Storage Backend Fabric
The Storage Backend fabric provides the connectivity infrastructure for storage devices to be accessible from the GPU servers.
The performance of the storage infrastructure significantly impacts the efficiency of AI workflows. A storage system that provides quick access to data can significantly reduce the amount of time for training AI models. Similarly, a storage system that supports efficient data querying and indexing can minimize the completion time of preprocessing and feature extraction in an AI workflow.
The Storage Backend fabric design in the JVD also follows a 3-stage IP clos architecture as shown in Figure 16. There is no concept of rail-optimization in a storage cluster. Each GPU server has a single connection to the leaf nodes, instead of 8.
Figure 16: Storage Backend Fabric Architecture
The Storage Backend devices included in this fabric, and the connections between them, are summarized in the following table:
Table 16: Storage Backend devices
| Nvidia DGX GPU Servers | Weka Storage Servers |
Storage Backend Leaf Nodes switch model (storage-backend-gpu-leaf & storage-backend-weka-leaf) |
Storage Backend Spine Nodes switch model (storage-backend-spine#) |
|
A100 x 8 H100 x 4 |
Weka storage server x 8 |
QFX5130-32CD x 4 (2 storage-backend-gpu-leaf nodes, and 2 storage-backend-weka-leaf nodes) |
QFX5130-32CD x 2 |
QFX5230 and QFX5240 were also validated for the Storage Backend Leaf and Spine roles.
Table 17: Connections between servers, leaf and spine nodes in the Storage Backend
|
GPU Servers <=> Storage Backend GPU Leaf Nodes |
Weka Storage Servers <=> Storage Backend Weka Leaf Nodes |
Storage Backend Spine Nodes <=> Storage Backend Leaf nodes |
|
1 x 100GE links between each H100 server and the storage-backend-gpu-leaf switch 1 x 200GE links between each A100 server and the storage-backend-gpu-leaf switch |
1 x 100GE links between each storage server (weka-1 to weka-8) and the storage-backend-weka-leaf switch |
2 x 400GE links between each leaf and spine nodes and the storage-backend-weka-leaf switch 3 x 400GE links between each leaf and spine nodes and the storage-backend-gpu-leaf switch |
The NVIDIA servers hosting the GPUs have dedicated storage network adapters (NVIDIA ConnectX) that support both the Ethernet and InfiniBand protocols and provide connectivity to external storage arrays.
Communications between GPUs and the storage devices leverage the WEKA distributed POSIX client which enables multiple data paths for transfer of stored data from the WEKA nodes to the GPU client servers. The WEKA client leverages the Data Plane Development Kit (DPDK) to offload TCP packet processing from the Operating System Kernel to achieve higher throughput.
This communication is supported by the Storage Backend fabric described in the previous section and exemplified in Figure 17.

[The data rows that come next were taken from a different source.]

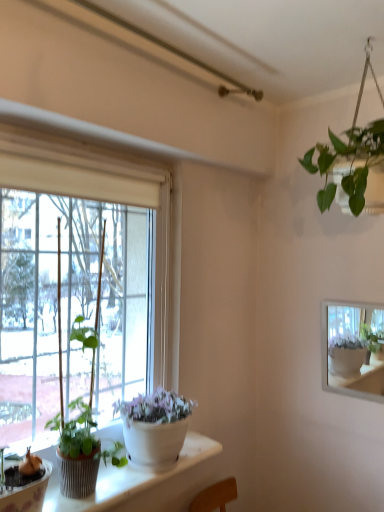 Question: Is transparent glass window at left next to green matte plant at left?

Choices:
 (A) no
 (B) yes

Answer: (A)

Question: Can you confirm if transparent glass window at left is taller than green matte plant at left?

Choices:
 (A) no
 (B) yes

Answer: (B)

Question: Does transparent glass window at left have a greater width compared to green matte plant at left?

Choices:
 (A) no
 (B) yes

Answer: (B)

Question: Is transparent glass window at left outside of green matte plant at left?

Choices:
 (A) no
 (B) yes

Answer: (B)

Question: From the image's perspective, is transparent glass window at left on top of green matte plant at left?

Choices:
 (A) no
 (B) yes

Answer: (B)

Question: Is transparent glass window at left in front of green matte plant at left?

Choices:
 (A) yes
 (B) no

Answer: (A)

Question: Is there a large distance between green matte plant at left and transparent glass window at left?

Choices:
 (A) yes
 (B) no

Answer: (B)

Question: Is green matte plant at left positioned in front of transparent glass window at left?

Choices:
 (A) no
 (B) yes

Answer: (A)

Question: From a real-world perspective, does green matte plant at left sit lower than transparent glass window at left?

Choices:
 (A) yes
 (B) no

Answer: (A)

Question: From the image's perspective, does green matte plant at left appear higher than transparent glass window at left?

Choices:
 (A) yes
 (B) no

Answer: (B)

Question: Is green matte plant at left to the left of transparent glass window at left from the viewer's perspective?

Choices:
 (A) yes
 (B) no

Answer: (A)

Question: Does green matte plant at left have a lesser width compared to transparent glass window at left?

Choices:
 (A) yes
 (B) no

Answer: (A)

Question: Considering their positions, is green matte plant at left located in front of or behind transparent glass window at left?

Figure 17: GPU Backend to Storage Backend Communication
WEKA Storage Solution
In small clusters, it may be sufficient to use the local storage on each GPU server, or to aggregate this storage together using open-source or commercial software. In larger clusters with heavier workloads, an external dedicated storage system is required to provide dataset staging for ingest, and for cluster checkpointing during training. This JVD describes the infrastructure for dedicated storage using WEKA storage.
WEKA is a distributed data platform that allows high performance and concurrent access and allows all GPU Servers in the cluster to efficiently utilize a shared storage resource. With extreme I/O capabilities, the WEKA system can service the needs of all servers and scale to support hundreds or even thousands of GPUs.
Toward the end of this document, you can find more details on the WEKA storage system, including configuration settings, driver details, and more.